Thank you for the opportunity to serve. Your question is a very common one for people — like you and your wife — who have experienced multiple occurrences of infidelity. When it comes to rebuilding trust, there are no shortcuts, and no easy answers. Here are a few pointers to get you headed in the right direction.
Rebuilding trust in a marriage after cheating is like rebuilding a home in the same spot after it was hit by a devastating tornado. It takes courage, faith and willingness to believe it won’t happen again. Here are some insights on trust to get the ball rolling:
Tips About Trust
Trust (like love) is a gift. You can’t buy it, borrow it, or bargain for it. It’s a gift given without strings or conditions.
Trust begins with you. The people who have the hardest time trusting others are the people who secretly don’t trust themselves. Why is this? Because you can’t “give” what you don’t have.
Learning to trust others begins with learning to trust yourself. This means being impeccable with your words — saying what you mean and meaning what you say. Being the same person in secret as in public. Trusting yourself means knowing in the midnight of your soul that you’re living with integrity.
Those you trust, you set free. Those you don’t, you imprison — and you watch, monitor, and try to control them. This makes “control” the opposite of trust (not suspicion/mistrust). Seeking to control your wife, and vice versa, either emotionally (through guilt, shame or blame), physically, or mentally are all trust-breakers.
If rebuilding trust is the goal, transparency is the way. Deception is about hiding. And so, the opposite of deception is transparency. This means the willingness to grant full unrestricted access to your partner. Why is transparency so important to trust?
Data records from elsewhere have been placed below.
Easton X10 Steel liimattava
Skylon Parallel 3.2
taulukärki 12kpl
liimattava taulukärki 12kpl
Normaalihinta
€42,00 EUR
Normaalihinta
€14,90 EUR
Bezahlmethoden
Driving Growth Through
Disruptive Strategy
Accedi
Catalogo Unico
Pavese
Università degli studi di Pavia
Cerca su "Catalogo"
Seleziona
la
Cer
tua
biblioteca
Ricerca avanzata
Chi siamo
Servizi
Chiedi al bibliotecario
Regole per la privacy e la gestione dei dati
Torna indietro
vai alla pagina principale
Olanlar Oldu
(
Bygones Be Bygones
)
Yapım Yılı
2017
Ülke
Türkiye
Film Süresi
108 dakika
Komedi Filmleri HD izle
Because trust is built on actions, not words. And being transparent allows your partner to verify that your actions match your words, thereby restoring trust, confidence and peace of mind. (Read my article on becoming a transparent couple for more help on this.)
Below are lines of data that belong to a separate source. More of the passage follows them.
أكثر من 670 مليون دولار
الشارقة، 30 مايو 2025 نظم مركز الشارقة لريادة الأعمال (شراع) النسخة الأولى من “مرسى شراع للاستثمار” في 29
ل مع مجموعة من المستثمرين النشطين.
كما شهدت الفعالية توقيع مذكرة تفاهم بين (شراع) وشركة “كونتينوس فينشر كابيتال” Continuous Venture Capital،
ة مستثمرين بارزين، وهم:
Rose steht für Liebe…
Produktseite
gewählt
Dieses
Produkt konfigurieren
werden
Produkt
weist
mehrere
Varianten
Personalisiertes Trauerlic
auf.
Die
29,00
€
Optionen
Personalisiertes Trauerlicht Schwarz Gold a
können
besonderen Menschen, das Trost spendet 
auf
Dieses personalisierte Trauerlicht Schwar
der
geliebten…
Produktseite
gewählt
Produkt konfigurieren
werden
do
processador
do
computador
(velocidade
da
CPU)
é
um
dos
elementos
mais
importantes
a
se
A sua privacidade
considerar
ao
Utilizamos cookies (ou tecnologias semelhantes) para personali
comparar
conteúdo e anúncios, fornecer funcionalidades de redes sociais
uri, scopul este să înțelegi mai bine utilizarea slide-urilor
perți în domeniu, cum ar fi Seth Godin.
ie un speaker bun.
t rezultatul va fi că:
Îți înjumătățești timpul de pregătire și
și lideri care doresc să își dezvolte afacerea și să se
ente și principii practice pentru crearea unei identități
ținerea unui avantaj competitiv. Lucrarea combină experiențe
Rebuilding trust without forgiveness is impossible. A marriage without forgiveness is hell on earth because given enough time, we all make mistakes. And without forgiveness, each mistake is stored beneath the surface until eventually, they all bubble up like a cancer. This is why I believe that forgiveness is the most important relationship skill you can learn.
And when it comes to rebuilding a marriage after infidelity, forgiveness is the superglue that allows you to renew and rebuild mutual trust. (If you want more information on how to learn true forgiveness, download my coaching Mp3, Forgiving Infidelity and Releasing Pain.)
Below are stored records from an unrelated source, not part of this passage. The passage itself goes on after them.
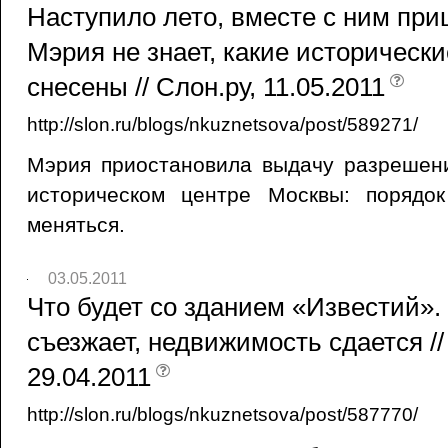
Наступило лето, вместе с ним пр
Мэрия не знает, какие историческ
снесены // Слон.ру, 11.05.2011
http://slon.ru/blogs/nkuznetsova/post/589271/
Мэрия приостановила выдачу разрешени
историческом центре Москвы: порядо
меняться.
03.05.2011
Что будет со зданием «Известий».
съезжает, недвижимость сдается //
29.04.2011
http://slon.ru/blogs/nkuznetsova/post/587770/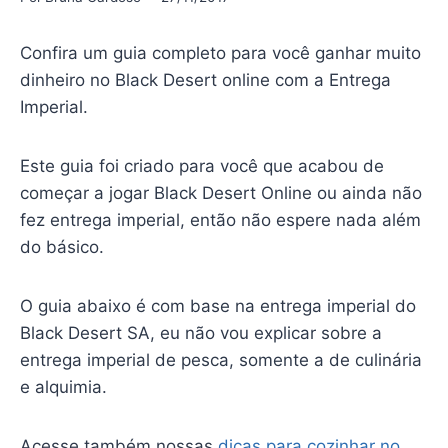
Confira um guia completo para você ganhar muito
dinheiro no Black Desert online com a Entrega
Imperial.
Este guia foi criado para você que acabou de
começar a jogar Black Desert Online ou ainda não
fez entrega imperial, então não espere nada além
do básico.
O guia abaixo é com base na entrega imperial do
Black Desert SA, eu não vou explicar sobre a
entrega imperial de pesca, somente a de culinária
e alquimia.
Acesse também nossas
dicas para cozinhar no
Do you know what going “all in” means? It’s a term taken from the world of poker, and it happens when a player pushes ALL his chips into play. He has no safety net, no contingency plan, no back up, no way out — it’s all or nothing for him. If he wins, he wins it all. If he loses, he loses it all. It seems to me, given all the extra marital affairs between both of you, that neither of you were “all in” in the marriage. You’ve been holding back.
Here’s the thing about love, though: it’s about letting go.
So in effect, you guys have been doing things backwards. The good news is, you’ve already learned what doesn’t work. So now, the only thing left to do is what does work.